Exercise data:
□ □ □ □

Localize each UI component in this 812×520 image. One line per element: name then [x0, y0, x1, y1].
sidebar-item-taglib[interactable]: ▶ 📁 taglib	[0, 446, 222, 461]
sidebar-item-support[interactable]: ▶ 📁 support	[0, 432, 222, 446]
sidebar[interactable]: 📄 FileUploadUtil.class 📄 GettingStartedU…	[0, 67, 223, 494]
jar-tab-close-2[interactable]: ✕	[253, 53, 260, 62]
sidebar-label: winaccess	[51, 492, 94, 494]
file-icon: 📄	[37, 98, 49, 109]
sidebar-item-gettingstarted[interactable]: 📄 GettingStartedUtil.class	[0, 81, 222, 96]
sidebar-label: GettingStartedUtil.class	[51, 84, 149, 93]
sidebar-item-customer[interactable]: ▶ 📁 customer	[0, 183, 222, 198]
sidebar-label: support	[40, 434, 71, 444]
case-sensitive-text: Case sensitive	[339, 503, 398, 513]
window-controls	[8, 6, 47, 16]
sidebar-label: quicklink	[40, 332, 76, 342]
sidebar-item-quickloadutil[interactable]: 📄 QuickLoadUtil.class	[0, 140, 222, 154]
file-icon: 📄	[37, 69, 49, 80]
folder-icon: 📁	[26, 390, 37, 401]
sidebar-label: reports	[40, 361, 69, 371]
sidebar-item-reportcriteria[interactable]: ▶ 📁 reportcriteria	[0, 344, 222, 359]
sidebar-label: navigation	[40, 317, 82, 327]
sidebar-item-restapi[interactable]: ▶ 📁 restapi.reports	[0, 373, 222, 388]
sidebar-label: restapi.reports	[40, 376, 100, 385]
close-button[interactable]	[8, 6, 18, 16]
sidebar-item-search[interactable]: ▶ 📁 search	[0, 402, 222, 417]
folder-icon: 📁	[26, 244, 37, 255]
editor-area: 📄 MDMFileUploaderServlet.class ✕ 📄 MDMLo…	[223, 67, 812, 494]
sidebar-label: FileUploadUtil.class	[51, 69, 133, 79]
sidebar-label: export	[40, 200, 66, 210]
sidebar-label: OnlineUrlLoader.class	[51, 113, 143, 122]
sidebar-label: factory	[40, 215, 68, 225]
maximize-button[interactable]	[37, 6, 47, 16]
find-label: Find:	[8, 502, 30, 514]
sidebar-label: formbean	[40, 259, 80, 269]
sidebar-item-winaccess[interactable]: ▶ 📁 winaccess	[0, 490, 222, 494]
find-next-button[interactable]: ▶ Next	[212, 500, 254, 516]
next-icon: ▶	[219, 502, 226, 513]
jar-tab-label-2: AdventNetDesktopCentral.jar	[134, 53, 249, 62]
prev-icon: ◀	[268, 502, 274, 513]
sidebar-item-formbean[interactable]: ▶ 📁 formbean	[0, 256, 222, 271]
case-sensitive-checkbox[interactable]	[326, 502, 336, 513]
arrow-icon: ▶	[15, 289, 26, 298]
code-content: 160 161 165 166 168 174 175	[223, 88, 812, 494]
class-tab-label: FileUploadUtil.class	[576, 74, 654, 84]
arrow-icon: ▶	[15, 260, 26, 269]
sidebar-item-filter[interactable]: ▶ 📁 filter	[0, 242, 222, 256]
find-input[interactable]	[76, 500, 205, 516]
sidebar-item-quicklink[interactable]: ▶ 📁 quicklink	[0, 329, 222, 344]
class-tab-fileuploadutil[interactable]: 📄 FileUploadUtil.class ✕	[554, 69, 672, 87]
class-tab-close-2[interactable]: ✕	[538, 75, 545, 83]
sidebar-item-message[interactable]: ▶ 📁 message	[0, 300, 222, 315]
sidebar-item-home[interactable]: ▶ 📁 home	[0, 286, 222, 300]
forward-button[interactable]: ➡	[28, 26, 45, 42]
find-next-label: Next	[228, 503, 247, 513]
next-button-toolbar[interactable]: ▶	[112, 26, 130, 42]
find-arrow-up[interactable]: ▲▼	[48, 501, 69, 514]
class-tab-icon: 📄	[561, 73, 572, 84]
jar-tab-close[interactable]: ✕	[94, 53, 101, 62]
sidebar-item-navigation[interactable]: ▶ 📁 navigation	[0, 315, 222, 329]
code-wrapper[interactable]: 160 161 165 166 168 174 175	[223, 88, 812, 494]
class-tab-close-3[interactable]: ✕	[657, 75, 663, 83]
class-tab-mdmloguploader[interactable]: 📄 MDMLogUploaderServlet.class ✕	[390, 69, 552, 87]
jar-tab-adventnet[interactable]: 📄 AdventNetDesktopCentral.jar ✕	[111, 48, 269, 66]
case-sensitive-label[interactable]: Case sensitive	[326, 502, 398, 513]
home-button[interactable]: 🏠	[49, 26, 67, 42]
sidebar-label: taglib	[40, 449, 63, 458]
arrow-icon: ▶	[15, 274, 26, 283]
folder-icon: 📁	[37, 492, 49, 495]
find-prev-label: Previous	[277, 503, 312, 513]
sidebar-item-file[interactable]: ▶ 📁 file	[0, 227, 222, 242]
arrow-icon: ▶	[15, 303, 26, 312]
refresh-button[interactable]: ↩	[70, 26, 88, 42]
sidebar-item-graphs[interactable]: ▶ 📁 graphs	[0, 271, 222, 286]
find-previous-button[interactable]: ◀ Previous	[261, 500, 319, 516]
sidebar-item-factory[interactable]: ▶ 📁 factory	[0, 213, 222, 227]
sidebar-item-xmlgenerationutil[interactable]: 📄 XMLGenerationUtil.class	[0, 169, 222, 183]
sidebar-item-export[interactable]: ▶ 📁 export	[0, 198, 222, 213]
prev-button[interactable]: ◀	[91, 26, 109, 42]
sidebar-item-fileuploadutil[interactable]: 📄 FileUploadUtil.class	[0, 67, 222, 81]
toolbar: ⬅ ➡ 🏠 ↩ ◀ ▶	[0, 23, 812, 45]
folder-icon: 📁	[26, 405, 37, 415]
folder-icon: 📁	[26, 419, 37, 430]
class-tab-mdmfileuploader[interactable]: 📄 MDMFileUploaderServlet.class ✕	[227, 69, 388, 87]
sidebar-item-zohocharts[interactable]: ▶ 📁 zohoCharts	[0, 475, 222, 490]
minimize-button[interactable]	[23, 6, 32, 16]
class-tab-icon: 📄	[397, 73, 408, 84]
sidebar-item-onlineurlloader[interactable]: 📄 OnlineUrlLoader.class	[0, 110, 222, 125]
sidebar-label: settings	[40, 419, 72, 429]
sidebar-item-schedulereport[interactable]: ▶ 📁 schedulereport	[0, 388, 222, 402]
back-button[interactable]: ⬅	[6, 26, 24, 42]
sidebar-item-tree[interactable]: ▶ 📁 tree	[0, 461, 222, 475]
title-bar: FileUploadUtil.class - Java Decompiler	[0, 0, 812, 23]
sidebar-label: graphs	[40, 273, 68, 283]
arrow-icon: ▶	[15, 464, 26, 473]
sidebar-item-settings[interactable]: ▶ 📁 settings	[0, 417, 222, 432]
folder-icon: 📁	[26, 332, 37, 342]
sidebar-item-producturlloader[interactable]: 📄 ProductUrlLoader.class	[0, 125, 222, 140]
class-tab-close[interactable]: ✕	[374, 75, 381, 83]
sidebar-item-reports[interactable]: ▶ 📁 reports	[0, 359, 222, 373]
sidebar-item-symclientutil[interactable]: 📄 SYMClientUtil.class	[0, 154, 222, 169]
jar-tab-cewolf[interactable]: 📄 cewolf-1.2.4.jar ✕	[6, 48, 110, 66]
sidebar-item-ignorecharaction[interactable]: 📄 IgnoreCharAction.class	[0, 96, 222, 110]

□ □ □ □

The material shown above is to be retyped in full, without alteration.

Localize each UI component in this 812×520 image. One line per element: name then [x0, y0, x1, y1].
sidebar-item-taglib[interactable]: ▶ 📁 taglib	[0, 446, 222, 461]
sidebar-item-support[interactable]: ▶ 📁 support	[0, 432, 222, 446]
sidebar[interactable]: 📄 FileUploadUtil.class 📄 GettingStartedU…	[0, 67, 223, 494]
jar-tab-close-2[interactable]: ✕	[253, 53, 260, 62]
sidebar-label: winaccess	[51, 492, 94, 494]
file-icon: 📄	[37, 98, 49, 109]
sidebar-item-gettingstarted[interactable]: 📄 GettingStartedUtil.class	[0, 81, 222, 96]
sidebar-label: GettingStartedUtil.class	[51, 84, 149, 93]
sidebar-item-customer[interactable]: ▶ 📁 customer	[0, 183, 222, 198]
sidebar-label: support	[40, 434, 71, 444]
case-sensitive-text: Case sensitive	[339, 503, 398, 513]
window-controls	[8, 6, 47, 16]
sidebar-label: quicklink	[40, 332, 76, 342]
sidebar-item-quickloadutil[interactable]: 📄 QuickLoadUtil.class	[0, 140, 222, 154]
file-icon: 📄	[37, 69, 49, 80]
folder-icon: 📁	[26, 390, 37, 401]
sidebar-label: reports	[40, 361, 69, 371]
sidebar-item-reportcriteria[interactable]: ▶ 📁 reportcriteria	[0, 344, 222, 359]
sidebar-label: navigation	[40, 317, 82, 327]
sidebar-item-restapi[interactable]: ▶ 📁 restapi.reports	[0, 373, 222, 388]
sidebar-label: restapi.reports	[40, 376, 100, 385]
close-button[interactable]	[8, 6, 18, 16]
sidebar-item-search[interactable]: ▶ 📁 search	[0, 402, 222, 417]
folder-icon: 📁	[26, 244, 37, 255]
editor-area: 📄 MDMFileUploaderServlet.class ✕ 📄 MDMLo…	[223, 67, 812, 494]
sidebar-label: FileUploadUtil.class	[51, 69, 133, 79]
sidebar-label: export	[40, 200, 66, 210]
sidebar-label: OnlineUrlLoader.class	[51, 113, 143, 122]
sidebar-label: factory	[40, 215, 68, 225]
maximize-button[interactable]	[37, 6, 47, 16]
find-label: Find:	[8, 502, 30, 514]
sidebar-label: formbean	[40, 259, 80, 269]
sidebar-item-winaccess[interactable]: ▶ 📁 winaccess	[0, 490, 222, 494]
find-next-button[interactable]: ▶ Next	[212, 500, 254, 516]
next-icon: ▶	[219, 502, 226, 513]
jar-tab-label-2: AdventNetDesktopCentral.jar	[134, 53, 249, 62]
prev-icon: ◀	[268, 502, 274, 513]
sidebar-item-formbean[interactable]: ▶ 📁 formbean	[0, 256, 222, 271]
case-sensitive-checkbox[interactable]	[326, 502, 336, 513]
arrow-icon: ▶	[15, 289, 26, 298]
code-content: 160 161 165 166 168 174 175	[223, 88, 812, 494]
class-tab-label: FileUploadUtil.class	[576, 74, 654, 84]
arrow-icon: ▶	[15, 260, 26, 269]
sidebar-item-filter[interactable]: ▶ 📁 filter	[0, 242, 222, 256]
find-input[interactable]	[76, 500, 205, 516]
sidebar-item-quicklink[interactable]: ▶ 📁 quicklink	[0, 329, 222, 344]
class-tab-fileuploadutil[interactable]: 📄 FileUploadUtil.class ✕	[554, 69, 672, 87]
class-tab-close-2[interactable]: ✕	[538, 75, 545, 83]
sidebar-item-message[interactable]: ▶ 📁 message	[0, 300, 222, 315]
sidebar-item-home[interactable]: ▶ 📁 home	[0, 286, 222, 300]
forward-button[interactable]: ➡	[28, 26, 45, 42]
find-next-label: Next	[228, 503, 247, 513]
next-button-toolbar[interactable]: ▶	[112, 26, 130, 42]
find-arrow-up[interactable]: ▲▼	[48, 501, 69, 514]
class-tab-icon: 📄	[561, 73, 572, 84]
jar-tab-close[interactable]: ✕	[94, 53, 101, 62]
sidebar-item-navigation[interactable]: ▶ 📁 navigation	[0, 315, 222, 329]
code-wrapper[interactable]: 160 161 165 166 168 174 175	[223, 88, 812, 494]
class-tab-close-3[interactable]: ✕	[657, 75, 663, 83]
class-tab-mdmloguploader[interactable]: 📄 MDMLogUploaderServlet.class ✕	[390, 69, 552, 87]
jar-tab-adventnet[interactable]: 📄 AdventNetDesktopCentral.jar ✕	[111, 48, 269, 66]
case-sensitive-label[interactable]: Case sensitive	[326, 502, 398, 513]
home-button[interactable]: 🏠	[49, 26, 67, 42]
sidebar-label: taglib	[40, 449, 63, 458]
arrow-icon: ▶	[15, 274, 26, 283]
folder-icon: 📁	[37, 492, 49, 495]
find-prev-label: Previous	[277, 503, 312, 513]
sidebar-item-file[interactable]: ▶ 📁 file	[0, 227, 222, 242]
arrow-icon: ▶	[15, 303, 26, 312]
refresh-button[interactable]: ↩	[70, 26, 88, 42]
sidebar-item-graphs[interactable]: ▶ 📁 graphs	[0, 271, 222, 286]
find-previous-button[interactable]: ◀ Previous	[261, 500, 319, 516]
sidebar-item-factory[interactable]: ▶ 📁 factory	[0, 213, 222, 227]
sidebar-item-xmlgenerationutil[interactable]: 📄 XMLGenerationUtil.class	[0, 169, 222, 183]
sidebar-item-export[interactable]: ▶ 📁 export	[0, 198, 222, 213]
prev-button[interactable]: ◀	[91, 26, 109, 42]
sidebar-item-fileuploadutil[interactable]: 📄 FileUploadUtil.class	[0, 67, 222, 81]
toolbar: ⬅ ➡ 🏠 ↩ ◀ ▶	[0, 23, 812, 45]
folder-icon: 📁	[26, 405, 37, 415]
folder-icon: 📁	[26, 419, 37, 430]
class-tab-mdmfileuploader[interactable]: 📄 MDMFileUploaderServlet.class ✕	[227, 69, 388, 87]
sidebar-item-zohocharts[interactable]: ▶ 📁 zohoCharts	[0, 475, 222, 490]
minimize-button[interactable]	[23, 6, 32, 16]
class-tab-icon: 📄	[397, 73, 408, 84]
sidebar-item-onlineurlloader[interactable]: 📄 OnlineUrlLoader.class	[0, 110, 222, 125]
sidebar-label: settings	[40, 419, 72, 429]
sidebar-item-schedulereport[interactable]: ▶ 📁 schedulereport	[0, 388, 222, 402]
back-button[interactable]: ⬅	[6, 26, 24, 42]
sidebar-item-tree[interactable]: ▶ 📁 tree	[0, 461, 222, 475]
title-bar: FileUploadUtil.class - Java Decompiler	[0, 0, 812, 23]
sidebar-label: graphs	[40, 273, 68, 283]
arrow-icon: ▶	[15, 464, 26, 473]
sidebar-item-settings[interactable]: ▶ 📁 settings	[0, 417, 222, 432]
folder-icon: 📁	[26, 332, 37, 342]
sidebar-item-producturlloader[interactable]: 📄 ProductUrlLoader.class	[0, 125, 222, 140]
class-tab-close[interactable]: ✕	[374, 75, 381, 83]
sidebar-item-reports[interactable]: ▶ 📁 reports	[0, 359, 222, 373]
sidebar-item-symclientutil[interactable]: 📄 SYMClientUtil.class	[0, 154, 222, 169]
jar-tab-cewolf[interactable]: 📄 cewolf-1.2.4.jar ✕	[6, 48, 110, 66]
sidebar-item-ignorecharaction[interactable]: 📄 IgnoreCharAction.class	[0, 96, 222, 110]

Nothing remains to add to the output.